Dialogues maladroits
Bahar, la commandante du bataillon Les Filles du Soleil, incarnée par l’actrice franco-iranienne Golshifteh Farahni, réalise une brillante performance, mais ne parvient pas à se défaire du caractère stéréotypé de son personnage qui occulte systématiquement son brio. Idem pour Emmanuelle Bercot qui tient le rôle de la journaliste française voulant rendre compte de la réalité du conflit en sachant pertinemment que les gens, sans y être insensibles, préfèrent regarder ailleurs. La complicité qui se tisse entre ces deux femmes offre tout de même des moments intenses et sincères. Malheureusement, ceux-ci sont constamment court-circuités par des dialogues qui manquent de matière et par des scènes de guerre qui laissent le·la spectateur·rice sur sa faim.
Un visuel compensateur
Les images sont cependant extraordinaires ; elles transmettent toute la beauté de cette région tristement ravagée par la guerre. Les paysages à couper le souffle et les lueurs brillantes de l’aurore permettent d’entrevoir ce à quoi pourraient ressembler ces pays si la paix décidait finalement de s’y installer. Les rubans colorés couronnant les cheveux des nombreuses combattantes, symbolisant en quelque sorte la richesse de leur culture, viennent relever l’austérité de leur tenue ; ils leur communiquent un peu d’espoir.

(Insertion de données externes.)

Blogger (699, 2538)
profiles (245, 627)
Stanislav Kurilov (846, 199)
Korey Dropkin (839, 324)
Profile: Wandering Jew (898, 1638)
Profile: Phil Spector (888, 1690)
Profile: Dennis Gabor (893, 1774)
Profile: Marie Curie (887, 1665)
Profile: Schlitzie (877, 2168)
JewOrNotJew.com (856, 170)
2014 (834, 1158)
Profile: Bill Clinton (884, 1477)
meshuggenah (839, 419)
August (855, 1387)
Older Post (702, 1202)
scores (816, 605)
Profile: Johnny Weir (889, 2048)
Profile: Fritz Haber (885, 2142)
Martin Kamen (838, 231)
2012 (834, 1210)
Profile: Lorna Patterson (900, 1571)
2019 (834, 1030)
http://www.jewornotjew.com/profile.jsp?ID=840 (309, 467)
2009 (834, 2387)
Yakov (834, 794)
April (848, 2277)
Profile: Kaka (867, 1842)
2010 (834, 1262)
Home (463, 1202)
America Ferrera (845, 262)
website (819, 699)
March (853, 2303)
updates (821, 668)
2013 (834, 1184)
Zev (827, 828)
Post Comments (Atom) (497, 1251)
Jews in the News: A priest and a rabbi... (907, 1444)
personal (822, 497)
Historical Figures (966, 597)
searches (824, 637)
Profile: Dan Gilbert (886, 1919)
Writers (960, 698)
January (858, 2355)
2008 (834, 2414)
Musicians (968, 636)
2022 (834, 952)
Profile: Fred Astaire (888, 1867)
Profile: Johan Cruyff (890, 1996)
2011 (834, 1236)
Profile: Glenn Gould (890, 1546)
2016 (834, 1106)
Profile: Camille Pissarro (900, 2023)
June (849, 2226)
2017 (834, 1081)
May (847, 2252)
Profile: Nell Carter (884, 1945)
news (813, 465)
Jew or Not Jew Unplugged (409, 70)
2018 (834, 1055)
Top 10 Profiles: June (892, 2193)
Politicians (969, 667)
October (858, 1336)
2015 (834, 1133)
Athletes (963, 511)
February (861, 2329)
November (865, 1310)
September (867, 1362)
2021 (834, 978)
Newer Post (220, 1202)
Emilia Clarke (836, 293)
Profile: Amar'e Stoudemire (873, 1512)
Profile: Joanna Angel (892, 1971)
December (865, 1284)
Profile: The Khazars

Ainsi, le film souffre cruellement de sa contextualisation évasive et de la surenchère émotive. Évidemment, la réalité que l’on cherche à dépeindre est horrible, mais l’emphase déployée est contreproductive. Il est dommage qu’un film mettant de l’avant des personnages féminins si forts s’avère tout compte fait un peu terne, que toute la puissance de leur résistance s’essouffle à cause de dialogues bancals et d’analepses qui rompent le rythme. Peut-être est-il encore trop tôt pour que la fiction s’approprie pleinement un sujet qui baigne toujours dans l’atrocité.